Written by Philip Nanton for The Caribbean Writer, Vol. 16 on Thursday, October 22, 2015

One of the things which gave him the most solace was that he was once walking somewhere and there was a little girl, who must have been maybe six years old or something like that, who saw him and called out to her mother, 'Mummy Mummy look, that look like the poems man there.' (George Lamming in conversation with Stewart Brown, p.316)

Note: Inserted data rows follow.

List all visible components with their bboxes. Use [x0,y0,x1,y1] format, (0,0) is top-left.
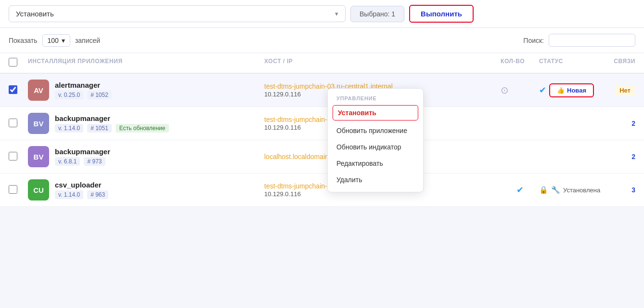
app-details-alertmanager: alertmanager v. 0.25.0 # 1052 [55,81,112,99]
install-select-label: Установить [16,10,54,18]
controls-bar: Показать 100 ▾ записей Поиск: [0,28,644,53]
app-details-csvuploader: csv_uploader v. 1.14.0 # 963 [55,181,108,199]
dropdown-menu: УПРАВЛЕНИЕ Установить Обновить приложени… [327,88,424,192]
row-checkbox-csvuploader[interactable] [9,185,17,194]
avatar-csvuploader: CU [28,179,49,201]
app-name: csv_uploader [55,181,108,189]
check-icon: ✔ [539,85,546,95]
search-label: Поиск: [523,37,544,44]
row-checkbox-col [9,152,28,162]
table-container: ИНСТАЛЛЯЦИЯ ПРИЛОЖЕНИЯ ХОСТ / IP КОЛ-ВО … [0,53,644,207]
table-row: BV backupmanager v. 6.8.1 # 973 localhos… [0,140,644,174]
new-status-button[interactable]: 👍 Новая [549,83,594,97]
header-checkbox-col [9,58,28,68]
search-input[interactable] [549,34,635,47]
links-col: 2 [597,120,635,127]
qty-col: ⊙ [501,84,539,96]
links-col: 3 [597,186,635,194]
records-label: записей [75,37,100,44]
chevron-down-icon: ▾ [335,10,338,17]
app-name: alertmanager [55,81,112,89]
row-checkbox-backupmanager2[interactable] [9,152,17,161]
dropdown-item-delete[interactable]: Удалить [328,172,423,188]
app-meta: v. 1.14.0 # 1051 Есть обновление [55,124,169,133]
qty-col: ✔ [501,185,539,195]
table-row: CU csv_uploader v. 1.14.0 # 963 test-dtm… [0,174,644,207]
version-badge: v. 0.25.0 [55,91,83,99]
header-status: СТАТУС [539,58,597,68]
show-label: Показать [9,37,38,44]
selected-badge: Выбрано: 1 [350,6,404,22]
app-details-backupmanager2: backupmanager v. 6.8.1 # 973 [55,147,110,166]
app-name: backupmanager [55,147,110,156]
execute-button[interactable]: Выполнить [409,5,474,23]
host-ip: 10.129.0.116 [264,124,301,131]
thumbs-up-icon: 👍 [557,87,565,94]
links-col: 2 [597,153,635,161]
avatar-alertmanager: AV [28,80,49,101]
app-info-csvuploader: CU csv_uploader v. 1.14.0 # 963 [28,179,264,201]
host-ip: 10.129.0.116 [264,91,301,98]
dropdown-item-update-indicator[interactable]: Обновить индикатор [328,139,423,155]
app-info-backupmanager1: BV backupmanager v. 1.14.0 # 1051 Есть о… [28,113,264,134]
version-badge: v. 1.14.0 [55,124,83,133]
header-links: СВЯЗИ [597,58,635,68]
app-meta: v. 1.14.0 # 963 [55,190,108,199]
avatar-backupmanager1: BV [28,113,49,134]
installed-label: Установлена [563,187,600,194]
id-badge: # 1051 [87,124,112,133]
id-badge: # 1052 [87,91,112,99]
dropdown-section-label: УПРАВЛЕНИЕ [328,93,423,103]
dropdown-item-update-app[interactable]: Обновить приложение [328,122,423,139]
update-badge: Есть обновление [116,124,169,133]
lock-icon: 🔒 [539,186,548,194]
row-checkbox-alertmanager[interactable] [9,85,17,94]
app-meta: v. 0.25.0 # 1052 [55,91,112,99]
app-meta: v. 6.8.1 # 973 [55,157,110,166]
header-app: ИНСТАЛЛЯЦИЯ ПРИЛОЖЕНИЯ [28,58,264,68]
row-checkbox-backupmanager1[interactable] [9,119,17,127]
records-chevron: ▾ [62,37,65,44]
status-col: ✔ 👍 Новая [539,83,597,97]
app-info-alertmanager: AV alertmanager v. 0.25.0 # 1052 [28,80,264,101]
table-row: AV alertmanager v. 0.25.0 # 1052 test-dt… [0,74,644,107]
header-qty: КОЛ-ВО [501,58,539,68]
header-host: ХОСТ / IP [264,58,501,68]
avatar-backupmanager2: BV [28,146,49,167]
id-badge: # 973 [84,157,105,166]
app-info-backupmanager2: BV backupmanager v. 6.8.1 # 973 [28,146,264,167]
table-header: ИНСТАЛЛЯЦИЯ ПРИЛОЖЕНИЯ ХОСТ / IP КОЛ-ВО … [0,53,644,74]
status-no: Нет [615,85,635,95]
table-row: BV backupmanager v. 1.14.0 # 1051 Есть о… [0,107,644,140]
wrench-icon: 🔧 [551,186,560,194]
version-badge: v. 6.8.1 [55,157,80,166]
version-badge: v. 1.14.0 [55,190,83,199]
links-count: 2 [631,153,635,161]
app-name: backupmanager [55,114,169,122]
select-all-checkbox[interactable] [9,58,17,67]
id-badge: # 963 [87,190,108,199]
status-circle-icon: ⊙ [501,85,509,95]
new-label: Новая [567,87,586,94]
dropdown-item-install[interactable]: Установить [333,105,418,121]
row-checkbox-col [9,119,28,129]
app-details-backupmanager1: backupmanager v. 1.14.0 # 1051 Есть обно… [55,114,169,133]
status-col: 🔒 🔧 Установлена [539,186,597,194]
install-select[interactable]: Установить ▾ [9,5,346,22]
records-value: 100 [48,37,59,44]
top-bar: Установить ▾ Выбрано: 1 Выполнить [0,0,644,28]
links-col: Нет [597,86,635,94]
row-checkbox-col [9,85,28,95]
records-select[interactable]: 100 ▾ [42,34,70,47]
check-icon: ✔ [516,185,524,195]
host-ip: 10.129.0.116 [264,190,301,198]
dropdown-item-edit[interactable]: Редактировать [328,155,423,172]
row-checkbox-col [9,185,28,195]
links-count: 3 [631,186,635,194]
links-count: 2 [631,120,635,127]
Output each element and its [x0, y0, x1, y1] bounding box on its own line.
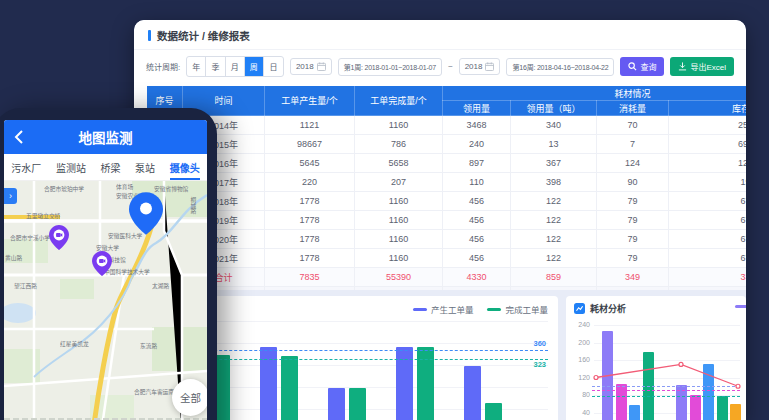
chart2-header: 耗材分析 [566, 296, 746, 317]
bar-产生工单量[interactable] [328, 388, 345, 420]
cell: 79 [597, 192, 669, 211]
cell: 5645 [265, 154, 355, 173]
back-button[interactable] [14, 130, 23, 148]
phone-tab-5[interactable]: 摄像头 [170, 154, 200, 180]
cell: 220 [265, 173, 355, 192]
map-expand-button[interactable]: › [4, 188, 17, 204]
cell: 111 [597, 287, 669, 291]
end-week-select[interactable]: 第16周: 2018-04-16~2018-04-22 [506, 58, 614, 76]
total-row: 合计783555390433085934933 [147, 268, 747, 287]
map-label: 五里墩立交桥 [26, 211, 60, 220]
phone-header: 地图监测 [4, 120, 207, 154]
cell: 1778 [265, 211, 355, 230]
charts-row: 产生工单量完成工单量 360323 耗材分析 2402001601208040 [134, 296, 746, 420]
cell: 79 [597, 211, 669, 230]
cell: 1160 [355, 116, 443, 135]
chart-icon [574, 303, 585, 314]
range-separator: ~ [448, 62, 453, 71]
column-header: 工单产生量/个 [265, 86, 355, 116]
breadcrumb: 数据统计 / 维修报表 [157, 28, 250, 43]
table-row: 72020年177811604561227967 [147, 230, 747, 249]
cell: 124 [597, 154, 669, 173]
cell: 5658 [355, 154, 443, 173]
phone-tab-1[interactable]: 污水厂 [11, 154, 41, 180]
segment-2[interactable]: 季 [206, 57, 225, 76]
cell: 67 [669, 192, 747, 211]
phone-tab-3[interactable]: 桥梁 [100, 154, 120, 180]
bar-产生工单量[interactable] [260, 347, 277, 420]
cell: 250 [669, 116, 747, 135]
sub-header: 库存量 [669, 101, 747, 116]
download-icon [678, 62, 687, 71]
legend-dash-icon [487, 308, 501, 311]
map-label: 黄山路 [5, 253, 22, 262]
cell: 456 [443, 249, 511, 268]
bar-产生工单量[interactable] [396, 347, 413, 420]
table-row: 52018年177811604561227967 [147, 192, 747, 211]
reference-label: 323 [533, 360, 546, 369]
segment-1[interactable]: 年 [187, 57, 206, 76]
material-bar-line-chart: 2402001601208040 [574, 318, 740, 420]
cell: 4330 [443, 268, 511, 287]
bar-完成工单量[interactable] [349, 388, 366, 420]
map-label: 红星美凯龙 [60, 339, 89, 348]
selected-location-pin[interactable] [129, 192, 163, 239]
cell: 1778 [265, 192, 355, 211]
period-segments: 年季月周日 [186, 56, 284, 77]
legend-dash-icon [413, 308, 427, 311]
period-label: 统计周期: [146, 61, 180, 72]
cell: 349 [597, 268, 669, 287]
cell: 456 [443, 230, 511, 249]
start-year-select[interactable]: 2018 [290, 58, 332, 75]
map-label: 太湖路 [152, 281, 169, 290]
map-view[interactable]: 合肥市琥珀中学体育场安徽农业大学安徽省博物馆五里墩立交桥合肥市宁溪小学安徽医科大… [4, 181, 207, 420]
filter-bar: 统计周期: 年季月周日 2018 第1周: 2018-01-01~2018-01… [134, 50, 746, 83]
cell: 79 [597, 230, 669, 249]
bar-完成工单量[interactable] [281, 356, 298, 420]
trend-line [574, 318, 740, 420]
search-icon [628, 62, 637, 71]
chart2-title: 耗材分析 [590, 302, 626, 315]
segment-5[interactable]: 日 [264, 57, 283, 76]
camera-pin[interactable] [92, 251, 112, 280]
cell: 122 [511, 230, 597, 249]
cell: 456 [443, 192, 511, 211]
legend-label: 产生工单量 [431, 303, 474, 315]
camera-pin[interactable] [49, 225, 69, 254]
bar-产生工单量[interactable] [464, 366, 481, 420]
report-table: 序号时间工单产生量/个工单完成量/个耗材情况领用量领用量（吨）消耗量库存量120… [146, 85, 746, 290]
legend-item[interactable]: 产生工单量 [413, 303, 474, 315]
query-button[interactable]: 查询 [620, 57, 664, 76]
calendar-icon [317, 62, 326, 71]
cell: 456 [443, 211, 511, 230]
bar-完成工单量[interactable] [417, 347, 434, 420]
table-row: 62019年177811604561227967 [147, 211, 747, 230]
cell: 122 [511, 192, 597, 211]
map-label: 合肥市琥珀中学 [44, 184, 84, 193]
cell: 7 [597, 135, 669, 154]
cell: 33 [669, 268, 747, 287]
cell: 1160 [355, 192, 443, 211]
phone-tab-4[interactable]: 泵站 [135, 154, 155, 180]
bar-完成工单量[interactable] [485, 403, 502, 420]
phone-tab-2[interactable]: 监测站 [56, 154, 86, 180]
map-label: 体育场 [116, 182, 133, 191]
end-year-select[interactable]: 2018 [459, 58, 501, 75]
cell: 1121 [265, 116, 355, 135]
cell: 3468 [443, 116, 511, 135]
segment-4[interactable]: 周 [245, 57, 264, 76]
export-excel-button[interactable]: 导出Excel [670, 57, 734, 76]
reference-label: 360 [533, 339, 546, 348]
table-row: 22015年98667786240137690 [147, 135, 747, 154]
cell: 859 [511, 268, 597, 287]
start-week-select[interactable]: 第1周: 2018-01-01~2018-01-07 [338, 58, 442, 76]
dashboard-card: 数据统计 / 维修报表 统计周期: 年季月周日 2018 第1周: 2018-0… [134, 20, 746, 420]
legend-item[interactable]: 完成工单量 [487, 303, 548, 315]
segment-3[interactable]: 月 [226, 57, 245, 76]
sub-header: 领用量（吨） [511, 101, 597, 116]
cell: 67 [669, 230, 747, 249]
cell: 1160 [355, 211, 443, 230]
phone-title: 地图监测 [79, 127, 133, 147]
legend-label: 完成工单量 [505, 303, 548, 315]
all-button[interactable]: 全部 [172, 379, 207, 416]
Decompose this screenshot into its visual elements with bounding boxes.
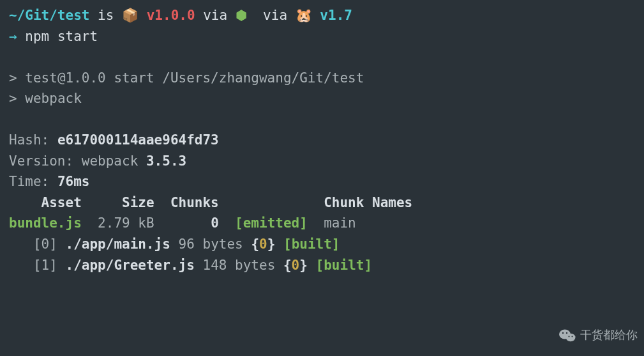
npm-line-1: > test@1.0.0 start /Users/zhangwang/Git/…	[9, 68, 635, 89]
module-chunk: 0	[259, 236, 267, 252]
time-label: Time:	[9, 174, 49, 189]
wechat-icon	[558, 328, 576, 343]
header-chunk-names: Chunk Names	[324, 195, 412, 210]
hash-line: Hash: e617000114aae964fd73	[9, 130, 635, 151]
asset-chunk-name: main	[324, 215, 356, 231]
svg-point-2	[562, 332, 564, 334]
via1: via	[203, 8, 227, 23]
hash-label: Hash:	[9, 132, 49, 148]
npm-script-info: test@1.0.0 start /Users/zhangwang/Git/te…	[25, 70, 364, 86]
module-bytes: 96 bytes	[179, 236, 243, 252]
asset-chunk: 0	[211, 215, 219, 231]
asset-name: bundle.js	[9, 215, 82, 231]
module-row: [1] ./app/Greeter.js 148 bytes {0} [buil…	[9, 255, 635, 276]
module-bytes: 148 bytes	[202, 258, 275, 273]
npm-command: webpack	[25, 91, 82, 106]
svg-point-3	[566, 332, 567, 334]
svg-point-4	[569, 336, 570, 337]
module-file: ./app/Greeter.js	[66, 258, 195, 273]
prompt-path: ~/Git/test	[9, 8, 89, 23]
node-icon: ⬢	[236, 8, 247, 23]
svg-point-5	[572, 336, 573, 337]
npm-line-2: > webpack	[9, 88, 635, 109]
version-line: Version: webpack 3.5.3	[9, 151, 635, 172]
module-row: [0] ./app/main.js 96 bytes {0} [built]	[9, 234, 635, 255]
blank-line	[9, 47, 635, 68]
prompt-is: is	[98, 8, 114, 23]
module-chunk: 0	[292, 258, 300, 273]
version-label: Version: webpack	[9, 153, 138, 169]
package-icon: 📦	[122, 8, 139, 23]
brace-r: }	[299, 258, 308, 273]
time-value: 76ms	[57, 174, 90, 189]
brace-l: {	[283, 258, 292, 273]
npm-prefix-2: >	[9, 91, 17, 106]
pkg-version: v1.0.0	[147, 8, 195, 23]
gopher-icon: 🐹	[296, 8, 312, 23]
via2: via	[263, 8, 287, 23]
module-status: [built]	[283, 236, 340, 252]
module-idx: [0]	[33, 236, 57, 252]
npm-prefix: >	[9, 70, 17, 86]
prompt-line: ~/Git/test is 📦 v1.0.0 via ⬢ via 🐹 v1.7	[9, 5, 635, 26]
hash-value: e617000114aae964fd73	[57, 132, 219, 148]
asset-status: [emitted]	[235, 215, 308, 231]
go-version: v1.7	[320, 8, 352, 23]
header-size: Size	[122, 195, 154, 210]
prompt-arrow-icon: →	[9, 29, 17, 44]
table-row: bundle.js 2.79 kB 0 [emitted] main	[9, 213, 635, 234]
command-line[interactable]: → npm start	[9, 26, 635, 47]
svg-point-1	[566, 334, 576, 341]
table-header: Asset Size Chunks Chunk Names	[9, 192, 635, 213]
brace-r: }	[267, 236, 276, 252]
time-line: Time: 76ms	[9, 171, 635, 192]
watermark: 干货都给你	[558, 327, 638, 344]
module-idx: [1]	[33, 258, 57, 273]
module-status: [built]	[316, 258, 373, 273]
header-chunks: Chunks	[170, 195, 219, 210]
command-text: npm start	[25, 29, 98, 44]
module-file: ./app/main.js	[66, 236, 170, 252]
blank-line-2	[9, 109, 635, 130]
watermark-text: 干货都给你	[580, 327, 638, 344]
brace-l: {	[251, 236, 259, 252]
asset-size: 2.79 kB	[98, 215, 154, 231]
header-asset: Asset	[41, 195, 82, 210]
version-value: 3.5.3	[146, 153, 186, 169]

In London, in the 1960s, I remember a conversation with Guyana’s then High Commissioner in which he was promoting Guyana as a land of opportunity. One way in which this opportunity could be realized, he suggested, was by the recruitment of pioneers from neighboring Caribbean islands, who, because of land shortages, would found settler opportunities in Guyana’s vast interior. The reality, however, was substantial migration from Guyana and the growth of enclaves of Guyanese migrants not only in the centers of traditional Caribbean migration, such as New York, Toronto and London, but also in many of the same islands from where the putative pioneers were expected.
The paradox of Guyana runs deep, and this collection of essays on Guyana’s foremost poet of the second half of the twentieth century, Martin Carter, is a good way into a number of paradoxes that the country reveals. Martin Carter, 1927-1997, is well known as a poet of protest, a poet of the left who was committed to Guyana’s independence struggle. A one-time stalwart of the People’s Political Party, he was imprisoned for a short time by the British colonial authorities. Later, he served briefly in Forbes Burnham’s administration and found employment with Bookers, the dominant multi-national company in the Guyana of his time. A creative artist, he found himself out of tune with the philistinism of colonial Guyanese society and the sham post-colonial Burnham era. As this collection of essays and interviews makes clear, Carter’s poetry went well beyond mere protest, serving almost as the conscience of a nation.

The collection goes further and makes a case for regarding Martin Carter as 'without question one of the major poets of the English language in our time' (7). But Carter is little known outside his native Guyana, though examples of his searing political poetry have been widely anthologized and translated. His writing is held in high esteem by Caribbean writers, a number of whom have had much greater international acclaim than he ever achieved.

But is there more to this collection than a sense of duty done to honor an important national poet of the twentieth century? Why should we want to read about Carter’s poetry in the twenty-first century? Don’t we now live in a time in which all nationalisms are looking increasingly awkward? This large collection of essays, reminiscences, and obituaries which Stewart Brown has edited suggests three reasons why we should reconsider Carter’s importance and return to his poetry.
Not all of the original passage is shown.